*Exercise goal*. When you output the entries, begin with the first line and end with the line containing "nu zdrobeşti econ", keeping each line exactly as it is.

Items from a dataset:
=====

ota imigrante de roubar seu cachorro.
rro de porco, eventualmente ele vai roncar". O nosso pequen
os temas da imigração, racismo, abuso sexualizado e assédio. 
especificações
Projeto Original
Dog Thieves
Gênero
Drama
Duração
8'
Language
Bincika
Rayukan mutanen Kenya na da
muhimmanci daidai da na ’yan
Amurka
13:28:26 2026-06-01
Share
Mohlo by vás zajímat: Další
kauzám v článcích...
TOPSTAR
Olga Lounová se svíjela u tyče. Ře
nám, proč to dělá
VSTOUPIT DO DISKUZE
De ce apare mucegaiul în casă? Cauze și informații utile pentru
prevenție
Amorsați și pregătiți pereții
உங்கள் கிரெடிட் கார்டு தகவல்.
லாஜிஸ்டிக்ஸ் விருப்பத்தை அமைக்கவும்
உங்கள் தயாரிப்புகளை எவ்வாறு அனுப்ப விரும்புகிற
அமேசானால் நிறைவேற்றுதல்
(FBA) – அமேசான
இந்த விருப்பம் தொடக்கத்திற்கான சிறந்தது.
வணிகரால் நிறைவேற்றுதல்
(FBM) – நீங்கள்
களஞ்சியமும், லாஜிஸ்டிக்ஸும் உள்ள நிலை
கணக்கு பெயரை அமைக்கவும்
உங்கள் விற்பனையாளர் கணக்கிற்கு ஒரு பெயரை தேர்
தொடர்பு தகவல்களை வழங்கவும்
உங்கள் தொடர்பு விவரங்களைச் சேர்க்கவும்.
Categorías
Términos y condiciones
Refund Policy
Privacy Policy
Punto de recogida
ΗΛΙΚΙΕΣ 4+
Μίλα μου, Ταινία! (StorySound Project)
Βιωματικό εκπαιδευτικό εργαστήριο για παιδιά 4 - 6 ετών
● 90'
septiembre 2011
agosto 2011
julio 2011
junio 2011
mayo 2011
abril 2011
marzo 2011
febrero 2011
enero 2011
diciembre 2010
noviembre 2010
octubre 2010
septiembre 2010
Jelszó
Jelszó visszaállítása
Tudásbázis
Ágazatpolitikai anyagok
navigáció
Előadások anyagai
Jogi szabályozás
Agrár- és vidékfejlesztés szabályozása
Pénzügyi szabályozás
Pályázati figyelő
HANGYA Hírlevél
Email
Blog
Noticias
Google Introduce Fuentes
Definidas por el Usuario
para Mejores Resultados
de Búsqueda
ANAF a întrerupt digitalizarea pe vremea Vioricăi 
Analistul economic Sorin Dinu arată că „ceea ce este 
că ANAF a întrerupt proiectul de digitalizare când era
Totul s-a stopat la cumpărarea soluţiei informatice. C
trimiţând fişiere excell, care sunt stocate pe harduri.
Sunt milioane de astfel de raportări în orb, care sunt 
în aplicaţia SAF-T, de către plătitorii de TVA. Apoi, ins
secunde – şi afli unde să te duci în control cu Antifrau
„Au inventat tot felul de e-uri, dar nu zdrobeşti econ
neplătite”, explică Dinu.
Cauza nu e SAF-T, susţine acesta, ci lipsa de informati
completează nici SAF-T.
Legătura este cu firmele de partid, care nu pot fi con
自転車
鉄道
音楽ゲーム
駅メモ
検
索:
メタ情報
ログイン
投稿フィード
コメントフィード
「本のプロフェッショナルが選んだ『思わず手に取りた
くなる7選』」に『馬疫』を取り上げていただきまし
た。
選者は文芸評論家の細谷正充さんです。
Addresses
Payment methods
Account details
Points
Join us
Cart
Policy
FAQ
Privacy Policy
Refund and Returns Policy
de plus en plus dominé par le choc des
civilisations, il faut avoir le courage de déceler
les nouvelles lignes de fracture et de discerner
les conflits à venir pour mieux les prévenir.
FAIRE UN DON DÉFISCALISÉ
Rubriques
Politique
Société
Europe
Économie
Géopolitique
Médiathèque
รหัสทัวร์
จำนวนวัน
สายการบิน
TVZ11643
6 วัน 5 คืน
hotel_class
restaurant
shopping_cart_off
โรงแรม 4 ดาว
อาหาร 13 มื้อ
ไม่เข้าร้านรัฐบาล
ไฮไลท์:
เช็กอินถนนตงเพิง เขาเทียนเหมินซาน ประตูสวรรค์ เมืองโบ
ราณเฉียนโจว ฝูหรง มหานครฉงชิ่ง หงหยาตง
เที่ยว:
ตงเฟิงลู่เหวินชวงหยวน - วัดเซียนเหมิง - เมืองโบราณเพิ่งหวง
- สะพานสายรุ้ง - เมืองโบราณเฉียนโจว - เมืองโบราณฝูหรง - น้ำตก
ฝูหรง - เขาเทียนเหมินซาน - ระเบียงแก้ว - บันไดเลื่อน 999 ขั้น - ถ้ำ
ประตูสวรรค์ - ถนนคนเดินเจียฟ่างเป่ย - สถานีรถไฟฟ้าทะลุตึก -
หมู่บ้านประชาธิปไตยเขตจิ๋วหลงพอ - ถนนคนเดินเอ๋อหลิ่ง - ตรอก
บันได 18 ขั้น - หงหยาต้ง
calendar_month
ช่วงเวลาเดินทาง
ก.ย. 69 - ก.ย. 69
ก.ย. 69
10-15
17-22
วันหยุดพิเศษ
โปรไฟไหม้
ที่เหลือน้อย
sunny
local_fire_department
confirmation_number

=====

*Result*.
ota imigrante de roubar seu cachorro.
rro de porco, eventualmente ele vai roncar". O nosso pequen
os temas da imigração, racismo, abuso sexualizado e assédio. 
especificações
Projeto Original
Dog Thieves
Gênero
Drama
Duração
8'
Language
Bincika
Rayukan mutanen Kenya na da
muhimmanci daidai da na ’yan
Amurka
13:28:26 2026-06-01
Share
Mohlo by vás zajímat: Další
kauzám v článcích...
TOPSTAR
Olga Lounová se svíjela u tyče. Ře
nám, proč to dělá
VSTOUPIT DO DISKUZE
De ce apare mucegaiul în casă? Cauze și informații utile pentru
prevenție
Amorsați și pregătiți pereții
உங்கள் கிரெடிட் கார்டு தகவல்.
லாஜிஸ்டிக்ஸ் விருப்பத்தை அமைக்கவும்
உங்கள் தயாரிப்புகளை எவ்வாறு அனுப்ப விரும்புகிற
அமேசானால் நிறைவேற்றுதல்
(FBA) – அமேசான
இந்த விருப்பம் தொடக்கத்திற்கான சிறந்தது.
வணிகரால் நிறைவேற்றுதல்
(FBM) – நீங்கள்
களஞ்சியமும், லாஜிஸ்டிக்ஸும் உள்ள நிலை
கணக்கு பெயரை அமைக்கவும்
உங்கள் விற்பனையாளர் கணக்கிற்கு ஒரு பெயரை தேர்
தொடர்பு தகவல்களை வழங்கவும்
உங்கள் தொடர்பு விவரங்களைச் சேர்க்கவும்.
Categorías
Términos y condiciones
Refund Policy
Privacy Policy
Punto de recogida
ΗΛΙΚΙΕΣ 4+
Μίλα μου, Ταινία! (StorySound Project)
Βιωματικό εκπαιδευτικό εργαστήριο για παιδιά 4 - 6 ετών
● 90'
septiembre 2011
agosto 2011
julio 2011
junio 2011
mayo 2011
abril 2011
marzo 2011
febrero 2011
enero 2011
diciembre 2010
noviembre 2010
octubre 2010
septiembre 2010
Jelszó
Jelszó visszaállítása
Tudásbázis
Ágazatpolitikai anyagok
navigáció
Előadások anyagai
Jogi szabályozás
Agrár- és vidékfejlesztés szabályozása
Pénzügyi szabályozás
Pályázati figyelő
HANGYA Hírlevél
Email
Blog
Noticias
Google Introduce Fuentes
Definidas por el Usuario
para Mejores Resultados
de Búsqueda
ANAF a întrerupt digitalizarea pe vremea Vioricăi 
Analistul economic Sorin Dinu arată că „ceea ce este 
că ANAF a întrerupt proiectul de digitalizare când era
Totul s-a stopat la cumpărarea soluţiei informatice. C
trimiţând fişiere excell, care sunt stocate pe harduri.
Sunt milioane de astfel de raportări în orb, care sunt 
în aplicaţia SAF-T, de către plătitorii de TVA. Apoi, ins
secunde – şi afli unde să te duci în control cu Antifrau
„Au inventat tot felul de e-uri, dar nu zdrobeşti econ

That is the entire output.